ABOUT THIS EXERCISE.
Output every entry exactly as written, skipping any pictures.

________________________________________

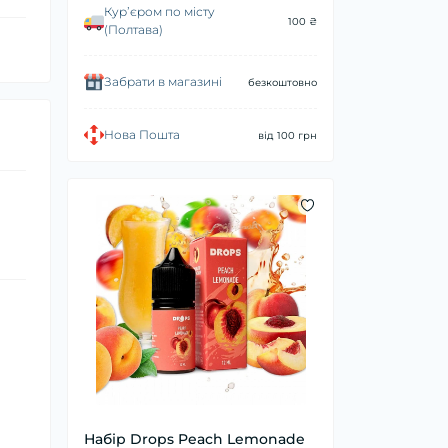
Курʼєром по місту
100 ₴
(Полтава)
Забрати в магазині
безкоштовно
Нова Пошта
від 100 грн
Набір Drops Peach Lemonade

________________________________________

RESULT OF THE TASK.
Курʼєром по місту
100 ₴
(Полтава)
Забрати в магазині
безкоштовно
Нова Пошта
від 100 грн
Набір Drops Peach Lemonade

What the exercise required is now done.